Amazona ferida

Jennifer Franklin
trad. do inglês

Com seu rosto sereno e inclinado que não
denunciará a dor, posso procurá-la outra vez.

Você sempre a amou – a primeira obra de arte
Que você conheceu pelo nome. Toda a semana

Você me trouxe até ela. Desatenta pelo
Vislumbre do mármore e de seu tamanho

Eu não sabia que você estava mostrando a quem
Eu precisava tornar-me para protegê-la

De tudo o que não você não entendia –
A mulher poderosa surgindo acima de tudo,

Tendo de aprender a sentir cada açoite, cada corte
E continuar em pé, com olhos vazios,

Registrando tudo. Você sabia que ela era
A mãe que você precisava, que desnudaria

Seu peito para você e sangraria sem demonstrar
Tristeza nem arrependimento.
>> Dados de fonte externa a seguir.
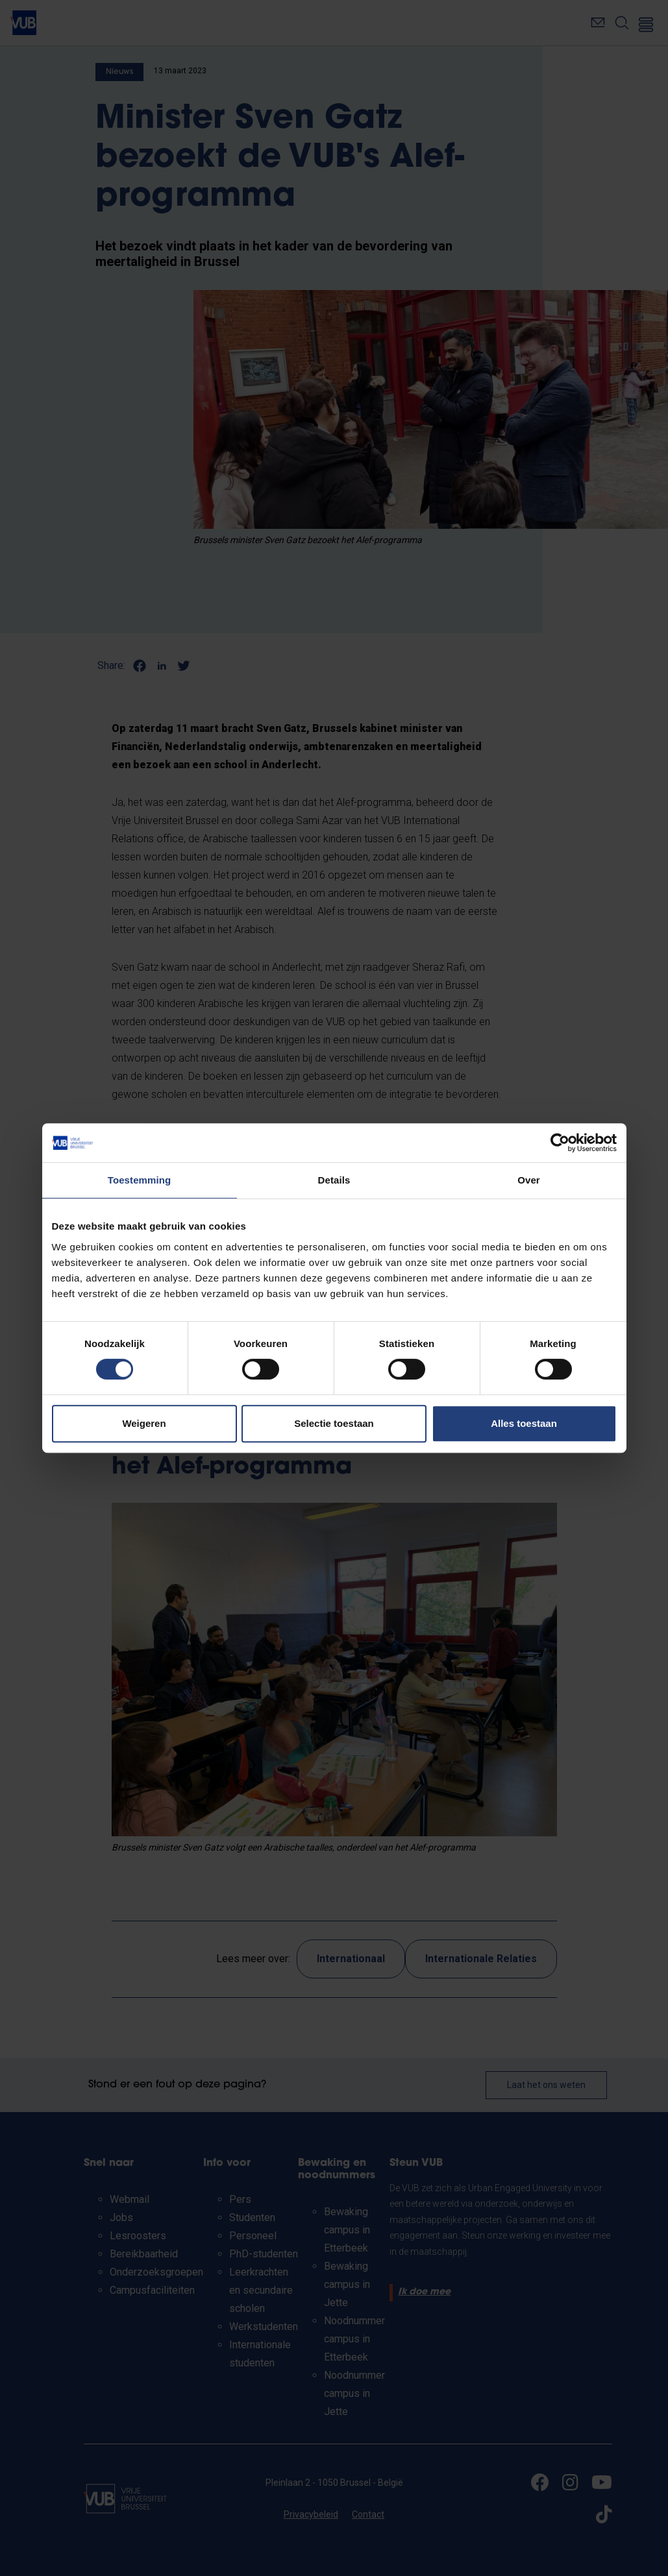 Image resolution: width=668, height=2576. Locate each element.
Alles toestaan (524, 1423)
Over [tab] (528, 1179)
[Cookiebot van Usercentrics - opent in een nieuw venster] (560, 1142)
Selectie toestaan (334, 1423)
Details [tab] (334, 1179)
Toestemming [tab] (139, 1179)
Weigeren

Eu só espero

Ter aprendido suas lições o quanto antes e você
Não tenha me visto derramar-me em lágrimas. Eu

Deveria pairar sobre você como uma rocha,
Apoiando-me em uma coluna, com o braço

Sobre a cabeça e a ferida estancada. Você
Me quer assim, o terror branco ocultando meus olhos

Vazios, o freio do animal amarrando meu traje rasgado –
Nua, para que visse o côncavo do meu vazio o bastante

Para suportar o peso de todo o seu temor. Eu finjo
Ser ela, em pé sobre as pernas fortes que se recusam

A sustentar-me. Ela não pode amá-la. Se eu tivesse
Toda essa força, você estaria perdida. Ela não iria

Permitir que você enterrasse a cabeça sob o braço amputado,
Em seu peito frio, e cantasse sua canção indistinguível.